第15話

 フィリップの疑問は尤もなものに思える。

 絶対者であるヨグ=ソトース、そして外神最強の一角であるナイアーラトテップとシュブ=ニグラスが傍に付いているフィリップを害せるものなど、この世に存在するのか?


 まずいないだろう。ならば、フィリップが魔術を学ぶ意味などないではないか。


 しかし、それはフィリップの──小さな視座と大いなる知識を持つ者からの意見だ。


 「フィリップ君。君は──」

 

 ナイ神父の言葉を遮るように、扉の軋む音がする。

 見れば、数人の心配そうな顔が並んでいた。フィリップにも見覚えがある、近所の人だ。


 「あの、大丈夫ですか……?」

 「すごい音でしたし、なんか壁も崩れてますけど……」

 「悪魔にやられたんですか……?」


 ナイ神父はにこやかな笑顔を浮かべると、「お騒がせして申し訳ない」と会釈しつつ入口へ歩いていく。


 「フィリップ君、あとで──いえ、マザーから説明を受けておいてください」


 これは面倒になっただけだな。フィリップはジト目を向けるが、無意味なことだと悟ってすぐにやめた。

 マザーに向き直ると、彼女は少し恥ずかしそうに笑った。


 「どうして魔術を学ぶのか、よね。私たちの無能を説明するのは恥ずかしいのだけど──」


 彼女は謙遜をしない。

 誰かを相手に遜る必要が無いし、そもそも彼女より上位にはそれこそアザトースくらいしかいない。


 ならばその言葉は紛れもなく彼女の真意なのだろうが、それでも冗談じみている。


 彼女もナイ神父も、ヨグ=ソトースだって、決して全能ではないと、フィリップは知っている。だが、その権能は人間とは比べ物にならないほど強大なものだ。

 彼女が無能なら、フィリップはどうなる?


 その格差は思い知っているが、フィリップはその言葉に言い知れない不快感を覚えた。言語化できなかったので黙っていたが、マザーは目敏くそれを感じ取っていた。


 「あ、ごめんなさい。貴方を馬鹿にしたつもりはないのよ? えーっと……そうね。私たちに出来ないことを説明するのはって、言い直すわ」


 慌てた様子さえ見せるマザーに、フィリップは自虐的な笑みを浮かべた。

 まさか、人間風情にここまで気を遣うなんて。酔狂な邪神もいたものだ。その考えを理解しようなどとは思わないが。


 「それで、ね? 私たちは、貴方をあらゆる危険から守るつもりよ。
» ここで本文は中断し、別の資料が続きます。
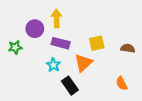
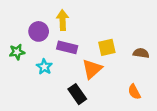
cyan star: (53, 65) -> (44, 67), moved

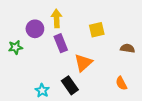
purple rectangle: (67, 47) -> (61, 43), turned 54
yellow square: (107, 47) -> (97, 30), moved
cyan star: (44, 67) -> (42, 90), moved

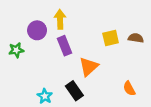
yellow square: (97, 30) -> (111, 38), moved
brown semicircle: (128, 48) -> (136, 38), moved

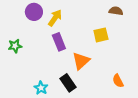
yellow arrow: (60, 19) -> (55, 18), turned 36
purple circle: (37, 30) -> (34, 12), moved
brown semicircle: (136, 38) -> (116, 11), moved

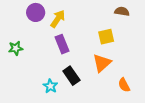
orange triangle: (81, 61) -> (102, 63), moved
black rectangle: (68, 83) -> (71, 76), moved
cyan star: (41, 88) -> (50, 86), moved

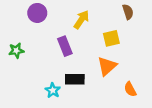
brown semicircle: (122, 11) -> (128, 12), turned 64
yellow arrow: (58, 19) -> (81, 20), moved
black rectangle: (71, 76) -> (75, 79), turned -54

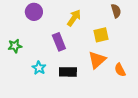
orange semicircle: (130, 89) -> (120, 70), moved
cyan star: (53, 90) -> (39, 68), moved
でも──その、どの程度なら危険なのか、私たちには分からないの」

 「えっと……?」


 フィリップが疑問を感じていると見るや、マザーはすぐさま言葉を重ねた。


 「えっと、そうね。たとえば、クトゥルフやハスターは、貴方にとって明確な脅威でしょう?」

 「え? えぇ、それは勿論」

 「じゃあ、ノーデンスやヒュプノスは? ゼウスやシヴァはどうかしら? 私たちにしてみれば羽虫との区別が付くくらいだけど、貴方たちはこれをすら“神”と呼ぶのでしょう?」

 「……あぁ、そういうことですか」


 要は、彼らとフィリップの存在の格差が問題なのだ。


 フィリップは──いや、人間は弱い。

 邪神が出るまでもなく、ティンダロスの猟犬やショゴスにだって簡単に負ける。神話生物に限った話ではない。ドラゴン、悪魔、精霊、もっと低俗なオークやゴブリンといった魔物にだって、簡単に命を奪われる。いや、悪意を持たない、毒蛇や蜂といった普通の生物にだって。


 弱い。弱すぎる。だが弱いからこそ、脅威の度合いを測ることができるのだ。


 対して、彼女たち外神は強い。

 脅威の度合いを測る必要が無いほどに。吹けば飛ぶような矮小な存在か、多少本気を出せばどうとでもなる敵か。その程度の認識なのだ。


 フィリップがドラゴンの前に立っていたとして、彼女たちがドラゴンを脅威と判断できるかどうか。

 1ミリと1メートルは大きな差だが、一光年を測り取る定規では1ミリと1メートルは判別できない。そういう話だ。


 つまり、フィリップが最低限自衛できるようになればいい、と。


 「あまり関係のない話ですが、地球の神々の話は、この国──いえ、この大陸ではしない方がいいですよ」

 「えぇ、分かっているわ、ありがとう。一神教は唯一神のみを信仰しているからよね? ……共通認識に寄生する虫を信仰するなんて、ヒトって本当に不思議よね?」

 「はははは……」


 出てこない言葉の代わりに乾いた笑いをこぼしていると、近隣住民への説明を終えたらしいナイ神父が戻ってきた。


 「何やら楽しそうですね?」

 「ははは……ところで、さっきの人たち、悪魔がどうとかって言っていませんでしたか?」


 適当に話題を変えると、二人もそれに乗ってきた。


 「ここ最近、王都の教会が悪魔の襲撃を受けているんですよ。ここはまだですが……この分なら、そう遠くないうちに襲われるはずです」

 「へぇ、教会が。……え? じゃあ、宿の方が安全じゃないですか?」


 なんでわざわざ襲われる可能性のある場所に長時間滞在させるのか。当初の予定では泊まり込みだったし、ほぼ確実に襲撃を受けることになる。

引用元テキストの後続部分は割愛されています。